**What you need to do**
Below are records; extract exactly the lines from the one containing "Give me SVG" through the last, both included, and keep the pictures out.

------------------------------------

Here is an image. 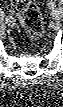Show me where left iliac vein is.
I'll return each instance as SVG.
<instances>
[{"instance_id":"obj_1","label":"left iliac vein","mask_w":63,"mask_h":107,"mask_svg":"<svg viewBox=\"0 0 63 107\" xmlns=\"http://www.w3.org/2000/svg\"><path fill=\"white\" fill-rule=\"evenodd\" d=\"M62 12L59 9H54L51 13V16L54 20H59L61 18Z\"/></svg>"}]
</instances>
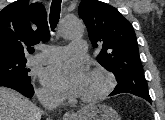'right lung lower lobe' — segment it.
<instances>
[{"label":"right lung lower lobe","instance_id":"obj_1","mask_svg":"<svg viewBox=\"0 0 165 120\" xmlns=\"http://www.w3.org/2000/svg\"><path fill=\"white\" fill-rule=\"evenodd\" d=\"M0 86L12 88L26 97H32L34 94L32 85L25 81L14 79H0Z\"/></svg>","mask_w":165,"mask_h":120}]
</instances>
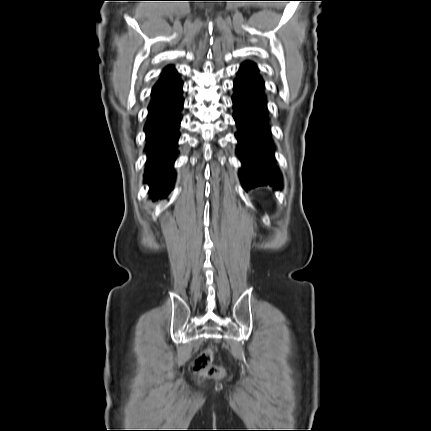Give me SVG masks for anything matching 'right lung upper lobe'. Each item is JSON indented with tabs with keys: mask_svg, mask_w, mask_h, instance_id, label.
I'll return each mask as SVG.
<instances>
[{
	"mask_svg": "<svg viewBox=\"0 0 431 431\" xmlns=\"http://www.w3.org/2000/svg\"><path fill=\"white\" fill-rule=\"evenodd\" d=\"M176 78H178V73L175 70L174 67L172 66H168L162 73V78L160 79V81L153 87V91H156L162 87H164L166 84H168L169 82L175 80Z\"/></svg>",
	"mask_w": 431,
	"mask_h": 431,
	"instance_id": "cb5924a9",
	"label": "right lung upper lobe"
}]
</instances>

------------------------------------

**Output below**
Give me SVG masks for anything matching 'right lung upper lobe'. Each item is JSON indented with tabs with keys: mask_svg, mask_w, mask_h, instance_id, label.
I'll return each mask as SVG.
<instances>
[{
	"mask_svg": "<svg viewBox=\"0 0 431 431\" xmlns=\"http://www.w3.org/2000/svg\"><path fill=\"white\" fill-rule=\"evenodd\" d=\"M176 78H178V73L175 70L174 67L172 66H168L162 73V78L160 79V81L153 87V91H156L162 87H164L166 84H168L169 82L175 80Z\"/></svg>",
	"mask_w": 431,
	"mask_h": 431,
	"instance_id": "cb5924a9",
	"label": "right lung upper lobe"
}]
</instances>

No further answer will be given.